Correlazione tra analisi del pattern di macchie di sangue e altre evidenze forensi. Lezione e dimostrazione con esempi di come l'analisi del pattern di sangue debba adattarsi ad altre prove conosciute, usando un approccio olistico.

  1. Uso e limiti dei test presuntivi per l’identificazione del sangue.
  2. L'importanza dell'identificazione dei pattern di macchie di sangue su una fonte specifica attraverso la tecnologia DNA/sierologia.
  3. La correlazione tra i pattern di macchie di sangue e la patologia della ferita.
  4. Cronologia degli eventi nella formazione delle tracce di sangue.
Modulo 5

Venerdì 5 giugno dalle ore 14:30 alle ore 18:00‬

Documentazione delle tracce di sangue. Lezione e dimostrazione pratica dei metodi attuali di fotografia, redazione di report e altre tecniche di miglioramento.

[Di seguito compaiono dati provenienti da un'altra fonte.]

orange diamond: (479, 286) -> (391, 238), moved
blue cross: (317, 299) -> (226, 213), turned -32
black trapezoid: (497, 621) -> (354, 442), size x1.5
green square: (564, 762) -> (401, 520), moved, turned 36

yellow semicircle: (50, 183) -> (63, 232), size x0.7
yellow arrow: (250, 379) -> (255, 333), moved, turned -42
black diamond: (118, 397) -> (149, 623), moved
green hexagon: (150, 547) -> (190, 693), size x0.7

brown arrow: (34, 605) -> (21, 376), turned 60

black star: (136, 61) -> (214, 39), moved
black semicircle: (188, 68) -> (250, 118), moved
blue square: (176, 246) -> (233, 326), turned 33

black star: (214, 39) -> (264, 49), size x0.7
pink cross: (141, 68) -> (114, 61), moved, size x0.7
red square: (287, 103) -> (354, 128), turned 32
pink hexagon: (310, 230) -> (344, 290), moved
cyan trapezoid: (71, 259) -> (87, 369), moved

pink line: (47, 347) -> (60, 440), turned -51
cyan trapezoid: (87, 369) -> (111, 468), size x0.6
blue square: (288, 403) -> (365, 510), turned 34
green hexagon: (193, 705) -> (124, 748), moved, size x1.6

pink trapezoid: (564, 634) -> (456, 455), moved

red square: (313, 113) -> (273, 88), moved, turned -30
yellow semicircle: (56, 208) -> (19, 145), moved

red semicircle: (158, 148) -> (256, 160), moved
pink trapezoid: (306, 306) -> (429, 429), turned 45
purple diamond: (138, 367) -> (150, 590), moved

  1. La macchina fotografiche. Immagini analogiche e digitali.
  2. Dimostrazione di tecniche fotografiche. Fotografie generali, media distanza e close-up per documentare i modelli di macchie di sangue.
  3. Uso corretto del riferimento metrico e di altri dispositivi di miglioramento della fotografia (ad esempio scale ABFO, tecniche di mappatura, etichettatura delle macchie).
  4. Principi di fotogrammetria e ricostruzione 3D della scena.
  5. Visualizzazione del sangue latente mediante l'utilizzo di sostanze chimiche (luminol) e altre tecniche (video-immagine a infrarossi su tessuti scuri).
  6. Tecniche di report.
  7. Terminologia standard IABPA.
  8. La BPA come metodo investigativo nel processo italiano.
Modulo 6

Sabato 6 giugno dalle ore 09:30 alle ore 18:00‬

Esercitazioni pratiche.

  1. La forma della macchia come funzione dell'angolo di impatto. Produzione di macchie a diversi angoli tra 10 e 90 gradi su superfici diverse. Dimostrare la riproducibilità delle varie forme di macchie e l'effetto delle caratteristiche della superficie su quelle forme.
  2. Diametro delle singole macchie come funzione della distanza di caduta e volume. Produzione di una varietà di gocce di diversi volumi da varie distanze e caratteristiche della superficie d’impatto che illustrino i limiti di valutazione.
  3. Creazione di trace da cast-off. Produzione di pattern generati da cast-off con diversi oggetti. Illustrazione del meccanismo e limiti nella valutazione delle tracce generate da cast-off.
  4. Creazione di spruzzi da impatto risultanti da forza traumatica. La creazione e la valutazione di spruzzi derivanti dalla forza associata a colpi fisici.
  5. Creazione di spruzzi derivanti da impatto di forza esplosiva. Creazione e valutazione degli spruzzi risultanti dallo sparo.
  6. Creazione di pattern di sangue proiettati. Creazione di macchie tipo “spurt” (getto) e “gush” (zampillo) sia su bersagli verticali che orizzontali.
  7. Creazione di tracce da trasferimento. Creazione di una varietà di macchie da trasferimento utilizzando vari oggetti. Dimostrazione dei limiti presenti nel riconoscimento dei pattern da trasferimento.
  8. Creazione e riconoscimento delle tracce di sangue. Creazione di tracce di sangue in varie condizioni, mostrando la correlazione del movimento orizzontale del sangue a varie velocità fino alle forme risultanti.
  9. Tempi di essicazione del sangue. Pratica che dimostri il processo dei tempi di asciugatura delle gocce di sangue in relazione alle dimensioni delle macchie.
  10. Esercitazione pratica con armi da fuoco in balipedio su bersagli intrisi di sangue.

Prova finale

DOCENTI

Dr. Erebo Stirpe, maresciallo maggiore dell’Arma dei Carabinieri in servizio alla Sezione Investigazioni Scientifiche di Napoli. Full Member della International Association of Bloodstain Pattern Analysts.

Dr.ssa Alexandra Agavrilesei, perito balistico iscritto al Tribunale di Napoli Nord. Full Member della International Association of Bloodstain Pattern Analysts.

Esperti delle F.F.P.P. nazionali ed internazionali.